LISP took a different path entirely — treating code and data as the same kind of list, and pioneering the functional style of programming. It became the language of early artificial intelligence research and seeded ideas that mainstream languages only adopted decades later.

ALGOL is the quiet influencer. Few people used it directly, but its block structure — grouping statements with clear nesting — became the template for almost every language that followed, from C to Python.

C: the language radio code still speaks

If one language deserves special attention here, it’s C (1972), created by Dennis Ritchie at Bell Labs alongside the Unix operating system. C hits a rare sweet spot: it’s high-level enough to be readable and portable, yet low-level enough to give you direct, predictable control over memory and hardware. You can write fast, tight code without dropping all the way to assembly.

That combination made C the default language for operating systems, embedded devices, and — importantly for us — digital signal processing. Crunching a continuous stream of radio samples in real time demands exactly what C offers: speed, tight memory control, and predictable performance. A great deal of the SDR and DSP code running underneath GopherTrunk and its peers is written in C or its close relative C++, and decades of mature, battle-tested signal libraries exist in C. When you tune a software radio, somewhere underneath, C is doing the heavy math. The pioneers behind C and these other languages get their own profiles in the next lesson.

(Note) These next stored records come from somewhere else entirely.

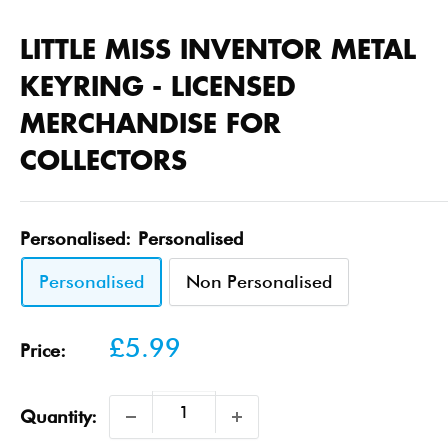
LITTLE MISS INVENTOR METAL
KEYRING - LICENSED
MERCHANDISE FOR
COLLECTORS
Personalised:
Personalised
Personalised
Non Personalised
Sale
£5.99
Price:
price
Quantity: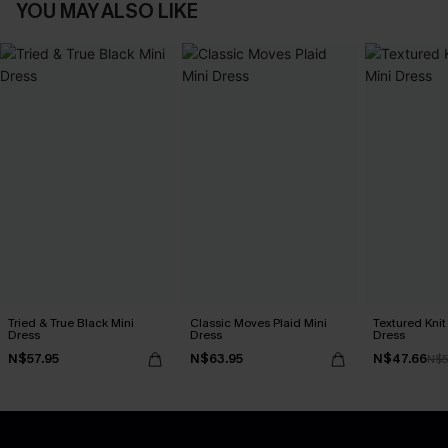
YOU MAY ALSO LIKE
Tried & True Black Mini
Classic Moves Plaid Mini
Textured Knit
Dress
Dress
Dress
N$57.95
N$63.95
N$47.66
N$5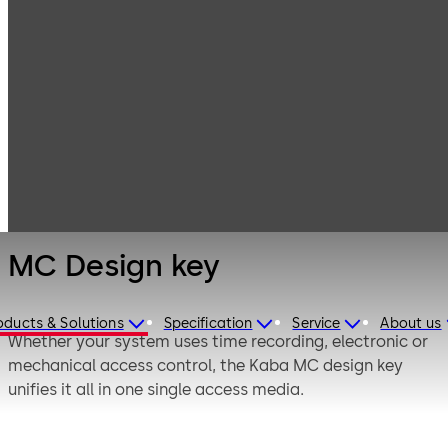
Electronic
Products
Access & Data
Access Media &
MC Design key
Badges
MC Design key
oducts & Solutions
Specification
Service
About us
Whether your system uses time recording, electronic or
mechanical access control, the Kaba MC design key
unifies it all in one single access media.
Access rights of the RFID chip in the key head are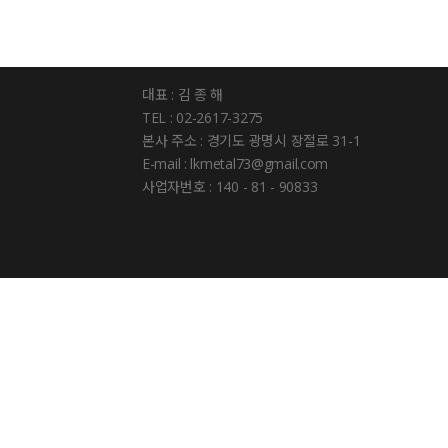
대표 : 김 종 해
TEL : 02-2617-3275
본사 주소 : 경기도 광명시 장절로 31-1
E-mail : lkmetal73@gmail.com
사업자번호 : 140 - 81 - 90833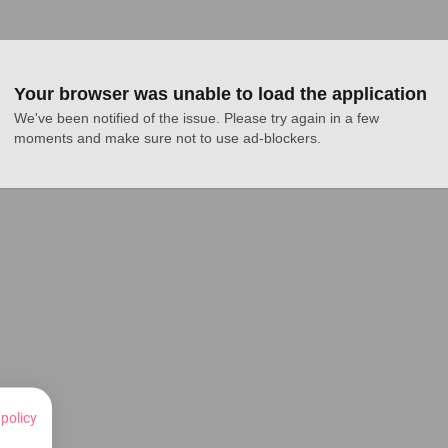
Your browser was unable to load the application
We've been notified of the issue. Please try again in a few 
moments and make sure not to use ad-blockers.
 policy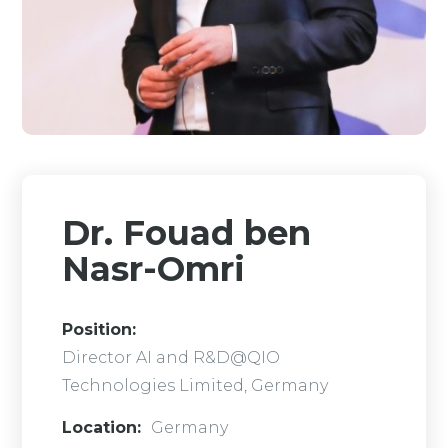
Dr. Fouad ben
Nasr-Omri
Position:
Director AI and R&D@QIO
Technologies Limited, Germany
Location:
Germany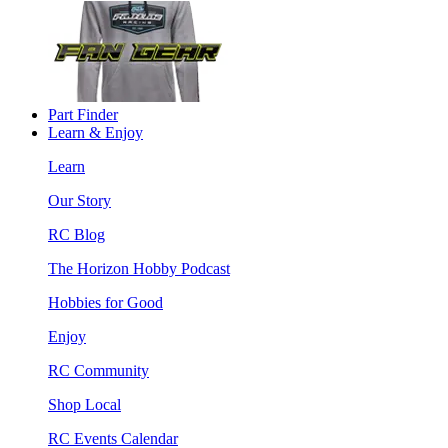
Part Finder
Learn & Enjoy
Learn
Our Story
RC Blog
The Horizon Hobby Podcast
Hobbies for Good
Enjoy
RC Community
Shop Local
RC Events Calendar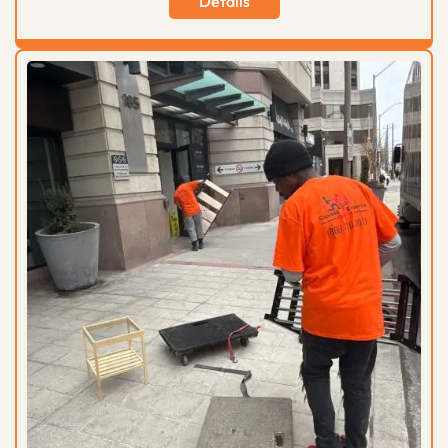
Details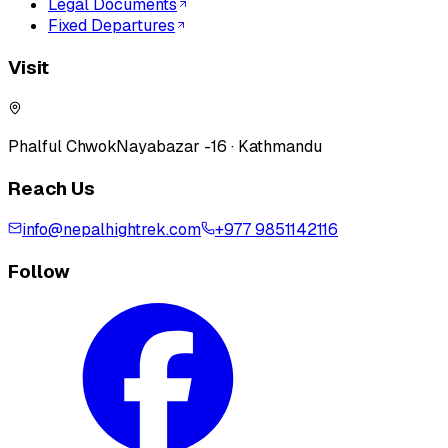
Legal Documents
Fixed Departures
Visit
Phalful Chwok
Nayabazar -16 · Kathmandu
Reach Us
info@nepalhightrek.com
+977 9851142116
Follow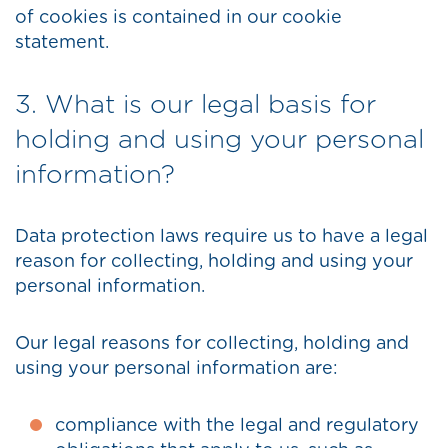
of cookies is contained in our cookie
statement.
3. What is our legal basis for
holding and using your personal
information?
Data protection laws require us to have a legal
reason for collecting, holding and using your
personal information.
Our legal reasons for collecting, holding and
using your personal information are:
compliance with the legal and regulatory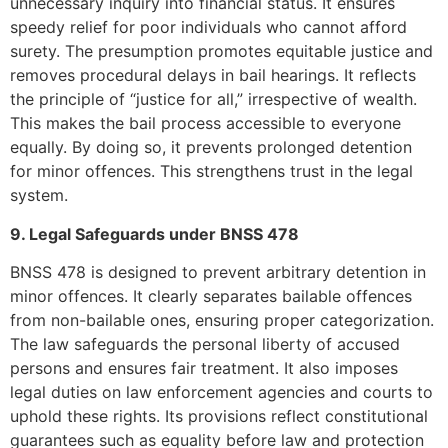
unnecessary inquiry into financial status. It ensures
speedy relief for poor individuals who cannot afford
surety. The presumption promotes equitable justice and
removes procedural delays in bail hearings. It reflects
the principle of “justice for all,” irrespective of wealth.
This makes the bail process accessible to everyone
equally. By doing so, it prevents prolonged detention
for minor offences. This strengthens trust in the legal
system.
9. Legal Safeguards under BNSS 478
BNSS 478 is designed to prevent arbitrary detention in
minor offences. It clearly separates bailable offences
from non-bailable ones, ensuring proper categorization.
The law safeguards the personal liberty of accused
persons and ensures fair treatment. It also imposes
legal duties on law enforcement agencies and courts to
uphold these rights. Its provisions reflect constitutional
guarantees such as equality before law and protection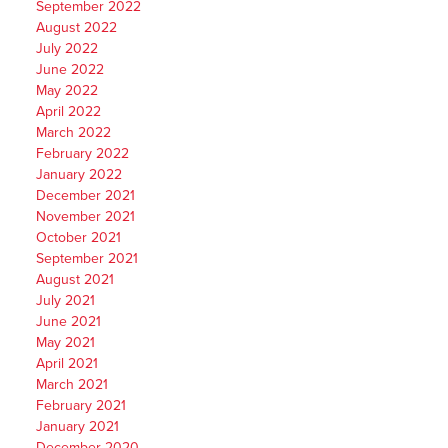
September 2022
August 2022
July 2022
June 2022
May 2022
April 2022
March 2022
February 2022
January 2022
December 2021
November 2021
October 2021
September 2021
August 2021
July 2021
June 2021
May 2021
April 2021
March 2021
February 2021
January 2021
December 2020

Quick check: What is the job of a compiler?

Recap

  • Machine code — the raw numeric instructions a chip executes; fast for the processor, brutal for humans.
  • Assembly — readable mnemonics that map one-to-one onto machine code, but still tied to one processor.
  • Abstraction — high-level languages let you express what you want, gaining readability and portability for a little lost control.
  • Compilers — programs that translate source code into machine code, making high-level languages practical.
  • The first greats — FORTRAN for science, COBOL for business, LISP for AI, ALGOL for design influence.
  • C — close to the metal yet portable, and still the backbone of the DSP and radio code under tools like GopherTrunk.

Next up: behind every one of these breakthroughs was a person. We meet the people who built programming — from Ada Lovelace to Margaret Hamilton — in The people who built programming.

Frequently asked questions

What is the difference between machine code and a high-level language?

Machine code is the raw numbers a processor executes directly — fast for the chip, nearly unreadable for humans. A high-level language lets you write something close to English or math, like total = price * quantity, which a tool then translates down to machine code. High-level languages trade a little control for an enormous gain in readability and productivity.

What does a compiler do?

A compiler is a program that translates source code written in a high-level language into machine code the processor can run. It reads your whole program, checks it, and produces an executable. This is the key idea that makes high-level languages practical — you write for humans, and the compiler handles the translation to the machine.

Why is C still used for radio and DSP code?

C (1972) gives you direct, predictable control over memory and hardware while still being far more readable than assembly. Digital signal processing needs to move large streams of samples quickly with tight, well-understood performance, and C delivers that. Decades of mature radio and DSP libraries are written in C, so it remains the backbone of low-level signal code.